### EXERCISE OBJECTIVE
Please retype the records that appear below, exactly and in full.

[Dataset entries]
****************
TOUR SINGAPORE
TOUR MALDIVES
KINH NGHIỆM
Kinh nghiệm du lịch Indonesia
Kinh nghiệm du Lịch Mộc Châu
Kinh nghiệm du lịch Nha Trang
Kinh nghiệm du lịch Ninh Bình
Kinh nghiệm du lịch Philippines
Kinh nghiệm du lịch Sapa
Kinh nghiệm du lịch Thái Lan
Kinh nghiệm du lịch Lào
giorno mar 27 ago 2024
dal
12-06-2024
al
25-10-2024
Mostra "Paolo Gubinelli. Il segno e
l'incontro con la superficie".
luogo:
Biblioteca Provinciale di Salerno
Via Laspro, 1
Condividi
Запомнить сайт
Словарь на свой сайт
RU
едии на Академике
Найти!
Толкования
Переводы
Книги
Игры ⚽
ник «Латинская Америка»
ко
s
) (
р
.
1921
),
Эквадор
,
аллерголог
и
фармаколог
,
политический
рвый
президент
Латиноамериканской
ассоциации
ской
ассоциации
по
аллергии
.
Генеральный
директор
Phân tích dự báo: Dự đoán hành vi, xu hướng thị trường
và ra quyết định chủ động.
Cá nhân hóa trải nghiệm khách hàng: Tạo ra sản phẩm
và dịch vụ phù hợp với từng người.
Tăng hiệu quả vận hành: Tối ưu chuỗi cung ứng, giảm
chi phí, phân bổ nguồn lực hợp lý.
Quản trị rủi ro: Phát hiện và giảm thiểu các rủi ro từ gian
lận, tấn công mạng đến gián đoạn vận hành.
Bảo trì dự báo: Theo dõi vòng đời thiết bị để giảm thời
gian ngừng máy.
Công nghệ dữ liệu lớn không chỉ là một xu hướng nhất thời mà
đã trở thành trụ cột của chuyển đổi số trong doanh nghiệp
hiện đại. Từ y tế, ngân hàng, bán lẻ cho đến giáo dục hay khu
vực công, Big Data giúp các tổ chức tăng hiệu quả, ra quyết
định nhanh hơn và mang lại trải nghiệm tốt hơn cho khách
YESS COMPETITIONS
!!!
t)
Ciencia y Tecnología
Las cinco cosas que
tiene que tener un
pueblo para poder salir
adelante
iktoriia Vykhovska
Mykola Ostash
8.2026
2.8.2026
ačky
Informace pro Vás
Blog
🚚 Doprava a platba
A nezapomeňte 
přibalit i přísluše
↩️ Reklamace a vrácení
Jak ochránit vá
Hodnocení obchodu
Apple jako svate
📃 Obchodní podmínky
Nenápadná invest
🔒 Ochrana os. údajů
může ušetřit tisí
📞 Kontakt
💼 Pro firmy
****************
### ANSWER
TOUR SINGAPORE
TOUR MALDIVES
KINH NGHIỆM
Kinh nghiệm du lịch Indonesia
Kinh nghiệm du Lịch Mộc Châu
Kinh nghiệm du lịch Nha Trang
Kinh nghiệm du lịch Ninh Bình
Kinh nghiệm du lịch Philippines
Kinh nghiệm du lịch Sapa
Kinh nghiệm du lịch Thái Lan
Kinh nghiệm du lịch Lào
giorno mar 27 ago 2024
dal
12-06-2024
al
25-10-2024
Mostra "Paolo Gubinelli. Il segno e
l'incontro con la superficie".
luogo:
Biblioteca Provinciale di Salerno
Via Laspro, 1
Condividi
Запомнить сайт
Словарь на свой сайт
RU
едии на Академике
Найти!
Толкования
Переводы
Книги
Игры ⚽
ник «Латинская Америка»
ко
s
) (
р
.
1921
),
Эквадор
,
аллерголог
и
фармаколог
,
политический
рвый
президент
Латиноамериканской
ассоциации
ской
ассоциации
по
аллергии
.
Генеральный
директор
Phân tích dự báo: Dự đoán hành vi, xu hướng thị trường
và ra quyết định chủ động.
Cá nhân hóa trải nghiệm khách hàng: Tạo ra sản phẩm
và dịch vụ phù hợp với từng người.
Tăng hiệu quả vận hành: Tối ưu chuỗi cung ứng, giảm
chi phí, phân bổ nguồn lực hợp lý.
Quản trị rủi ro: Phát hiện và giảm thiểu các rủi ro từ gian
lận, tấn công mạng đến gián đoạn vận hành.
Bảo trì dự báo: Theo dõi vòng đời thiết bị để giảm thời
gian ngừng máy.
Công nghệ dữ liệu lớn không chỉ là một xu hướng nhất thời mà
đã trở thành trụ cột của chuyển đổi số trong doanh nghiệp
hiện đại. Từ y tế, ngân hàng, bán lẻ cho đến giáo dục hay khu
vực công, Big Data giúp các tổ chức tăng hiệu quả, ra quyết
định nhanh hơn và mang lại trải nghiệm tốt hơn cho khách
YESS COMPETITIONS
!!!
t)
Ciencia y Tecnología
Las cinco cosas que
tiene que tener un
pueblo para poder salir
adelante
iktoriia Vykhovska
Mykola Ostash
8.2026
2.8.2026
ačky
Informace pro Vás
Blog
🚚 Doprava a platba
A nezapomeňte 
přibalit i přísluše
↩️ Reklamace a vrácení
Jak ochránit vá
Hodnocení obchodu
Apple jako svate
📃 Obchodní podmínky
Nenápadná invest
🔒 Ochrana os. údajů
může ušetřit tisí
📞 Kontakt
💼 Pro firmy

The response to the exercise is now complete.